Więcej ciekawych treści znajdziesz na Gazeta.pl
Malutkie dzieci często są pulchniutkie. Mają mnóstwo uroczych fałdek, szczególnie na rączkach i nóżkach. Widok takich niemowląt zazwyczaj wzrusza wszystkich wokół. Ten "tłuszczyk" oczywiście z reguły znikają, gdy maluszek zaczyna chodzić i więcej się rusza.
Mimo wszystko dzieci z fałdkami zawsze wzbudzają uśmiech wszystkich wokół i uznawane są za urocze. Te fałdki mogą jednak skrywać pewne tajemnice...
Na Instagramie pewna mama pokazała, co znalazła między skórką na rączce swojej pociechy.
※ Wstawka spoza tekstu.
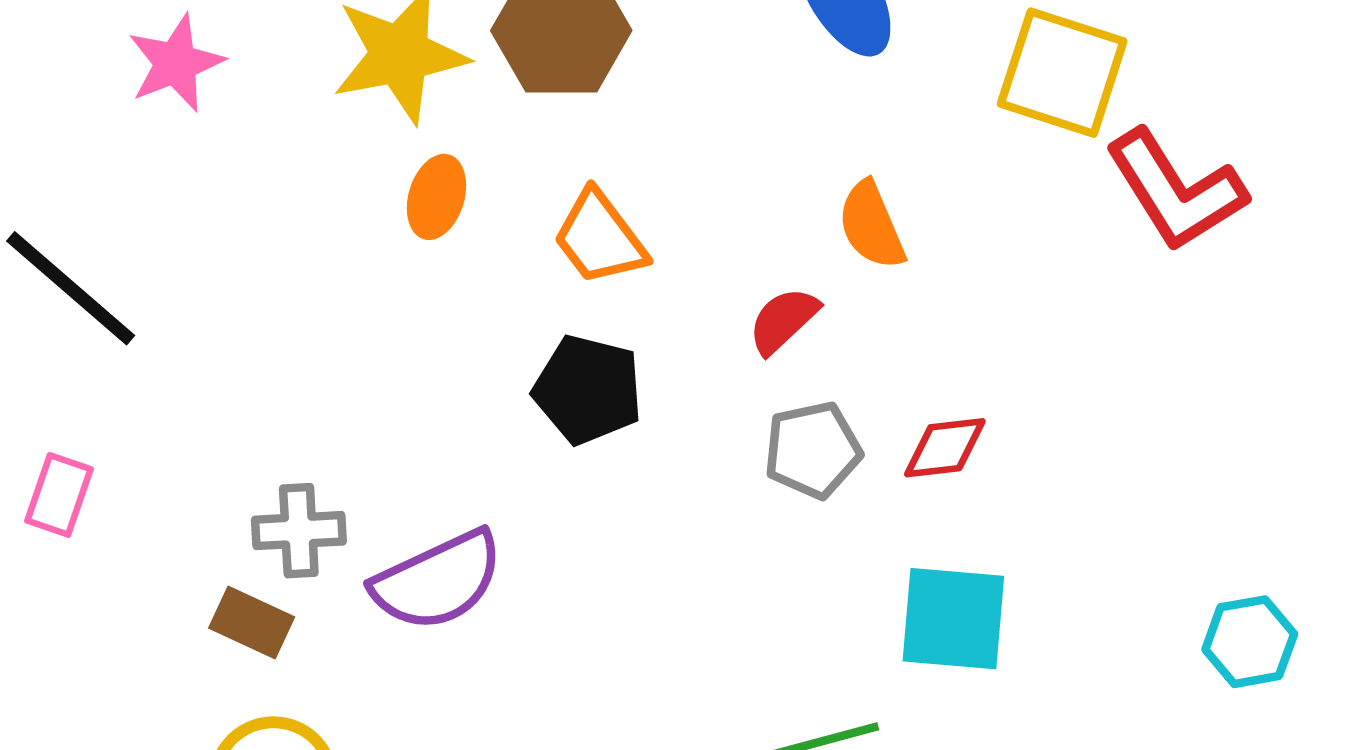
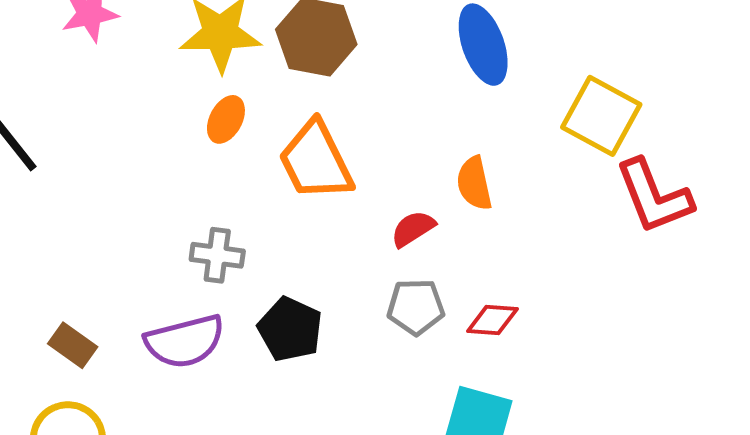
orange trapezoid: (600, 238) -> (316, 161), size x1.4
black pentagon: (588, 390) -> (290, 329), moved
gray cross: (299, 531) -> (217, 255), moved

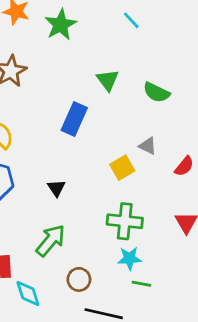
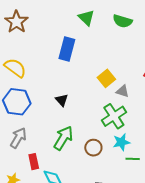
gray triangle: (148, 146) -> (123, 91), moved
green cross: (125, 221) -> (114, 116), turned -30
brown circle: (79, 279) -> (93, 148), moved

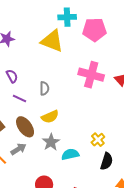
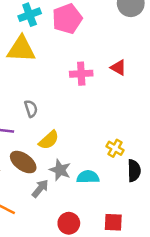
pink cross: (91, 75) -> (81, 74), size x0.7
gray arrow: (18, 149) -> (40, 188), moved
cyan semicircle: (70, 154) -> (88, 177), turned 30

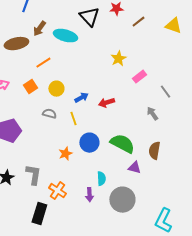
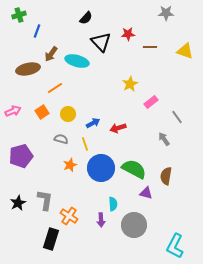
brown line: (138, 22) -> (150, 47), turned 40
blue circle: (89, 143) -> (101, 168), size x1.4
orange star: (65, 154) -> (70, 165), moved

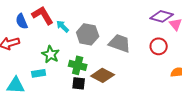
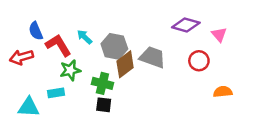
red L-shape: (43, 15) -> (58, 45), moved
purple diamond: (162, 16) -> (186, 25), moved
green star: (51, 54) -> (70, 70), turned 30
brown diamond: (103, 75) -> (125, 64), moved, turned -65

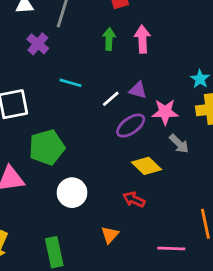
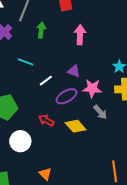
green arrow: (109, 39) -> (41, 30), moved
white line: (111, 99) -> (46, 81), moved
red arrow: (134, 199) -> (46, 120), moved
orange triangle: (110, 235) -> (45, 174), turned -32

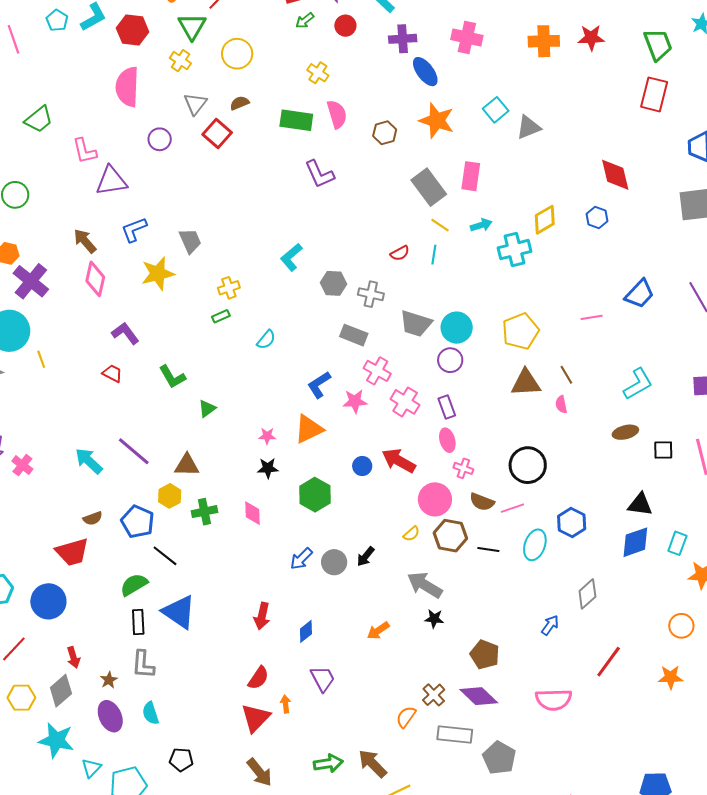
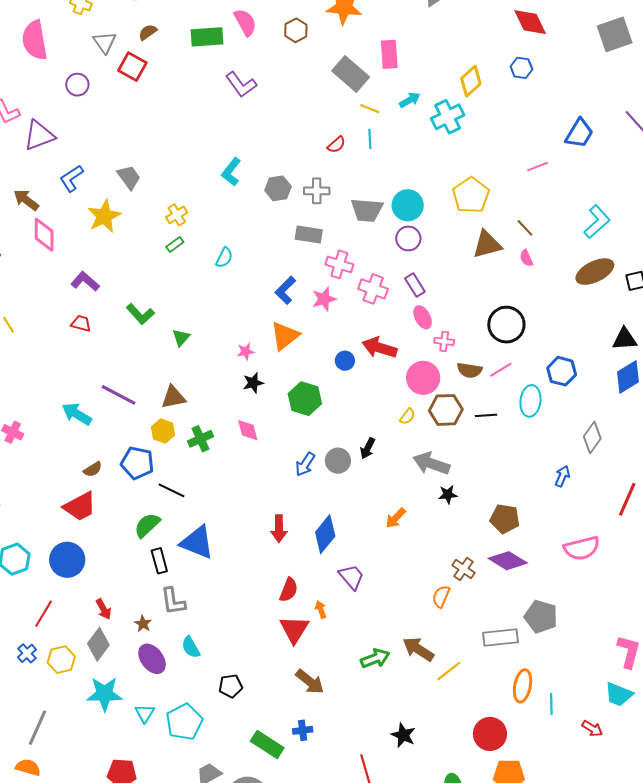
brown ellipse: (625, 432) -> (595, 272), size x1.5
blue diamond: (306, 631) -> (325, 534), size x1.6
gray rectangle: (455, 735) -> (500, 637), moved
Można dostrzec, że w fałdce znajduje się coś czarnego. Wygląda to jak jakaś nitka, albo ciemny włos. Okazuje się, że to nic z tych rzeczy!
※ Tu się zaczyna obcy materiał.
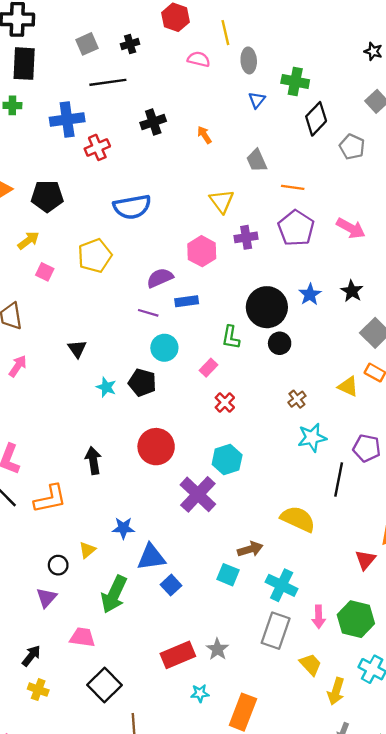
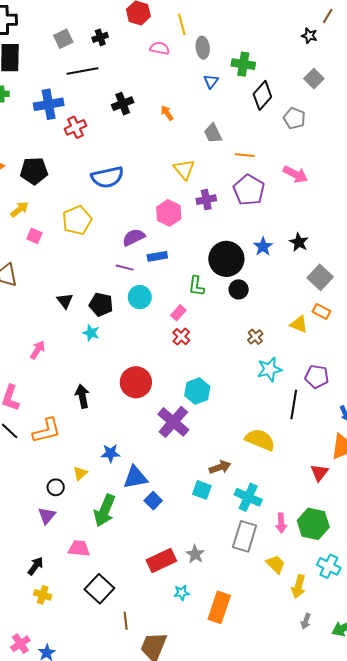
pink arrow: (351, 228) -> (295, 174), moved
pink arrow: (18, 366) -> (38, 350), moved
black pentagon: (142, 383) -> (101, 304), moved
red cross: (225, 403) -> (181, 337), moved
Gdy mama delikatnie odgięła fałdkę palcami, jej oczom ukazał się... komar! Oczywiście już nie żył (był zgnieciony). Jeśli chciał się opić krwi dziecka, to raczej mu się to nie udało i został "pokonany" przez nadmiar dziecięcej skórki. Jak widać, nie opłaca się tym owadom atakować niewinne, pulchniutkie rączki niemowląt.
Komar zmarł ze słodyczy
- napisała autorka nagrania. I trudno się z tym nie zgodzić! Filmik rozbawił mnóstwo osób: "To dziecko będzie silne, kiedy dorośnie! Już zgniata komarów swoimi rolkami skóry!", "Myślałam, że to włosy odcinają krążenie dziecka", "Myślałam, że coś jest mocno przywiązane do rączki dziecka", "Komar kontra słodycz", "Komar zmarł z powodu uduszenia" - pisali.
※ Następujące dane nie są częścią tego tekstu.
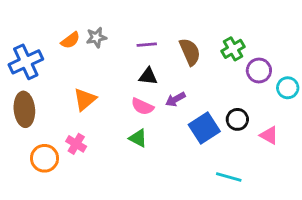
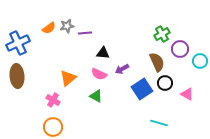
purple line: (147, 45) -> (85, 33), moved
brown semicircle: (190, 52) -> (157, 62), moved
orange triangle: (85, 99) -> (68, 78), moved
orange circle: (45, 158) -> (53, 127), moved

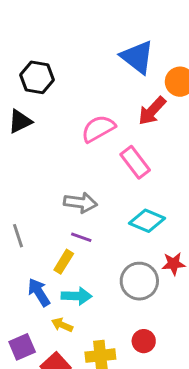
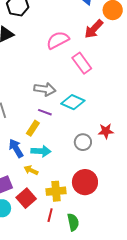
cyan diamond: (147, 221) -> (73, 102), moved
gray circle: (139, 281) -> (83, 142), size x0.7
red circle: (144, 341) -> (85, 182), size x1.6

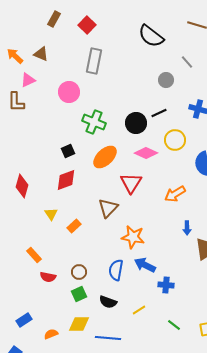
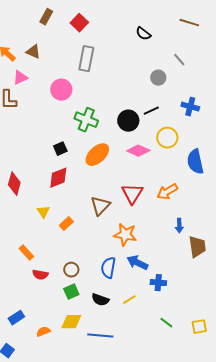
black semicircle: (151, 36) -> (143, 34), size x0.6
red triangle: (131, 183) -> (132, 194), moved
yellow line: (139, 310) -> (129, 300), moved

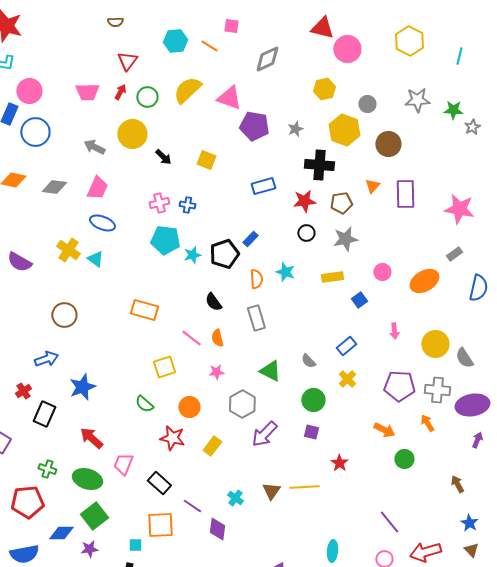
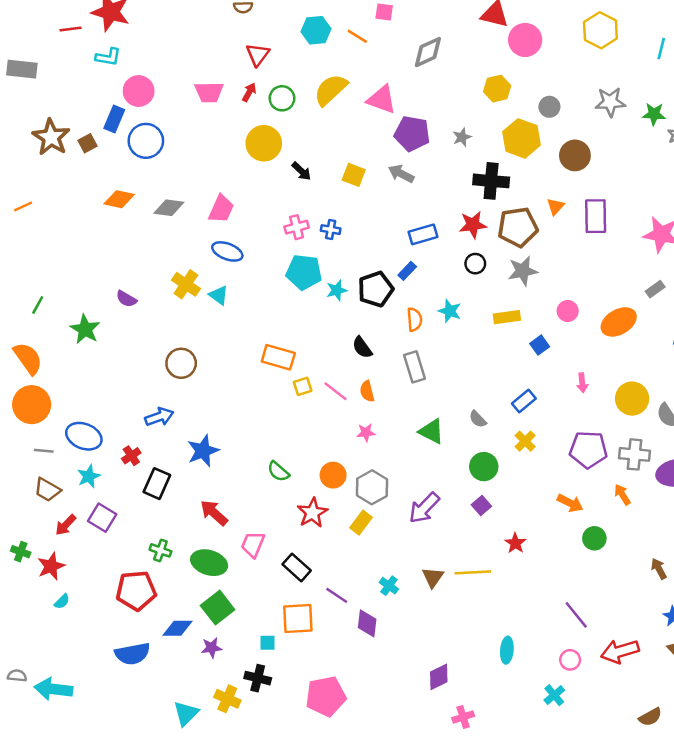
gray arrow: (94, 147) -> (401, 174), moved
blue rectangle: (263, 186) -> (423, 234), moved
brown pentagon: (341, 203) -> (518, 227), size x1.5
purple semicircle: (19, 262) -> (126, 299), size x0.7
yellow square: (164, 367) -> (303, 386), moved, size x0.7
gray hexagon: (242, 404) -> (372, 487), moved
purple square: (311, 432) -> (481, 505), turned 35
red star: (172, 438) -> (312, 513), turned 30

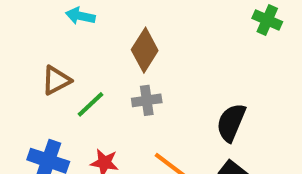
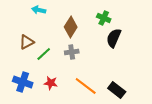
green cross: (267, 20) -> (104, 18), moved
black semicircle: (231, 122) -> (114, 38), moved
W komentarzach wywiązała się też dyskusja na temat wagi dziecka. Część osób uważa, że rodzice nie powinni dopuszczać do tego, by dziecko miało takie fałdki. Takie komentarze spotkały się jednak z dużym oburzeniem internautów.
Oczywiście rodzic musi kontrolować wagę i wzrost dziecka, nanosząc ją na siatkę centylową. W przypadku maluszków, które przekraczają 90 centyl faktycznie mówi się o nadwadze. Wówczas oczywiście warto porozmawiać z pediatrą, ale nie wskazane jest wpadanie w panikę. Specjalista wyjaśni, po dokładnym wywiadzie, czy faktycznie jest powód do obaw. Być może taka jest uroda dziecka, a za kilka tygodni, czy miesięcy waga spadnie. Nigdy nie wolno samemu wprowadzać w przypadku malutkich dzieci żadnych diet, czy ograniczeń. Może to mieć bardzo negatywne skutki dla ich zdrowia.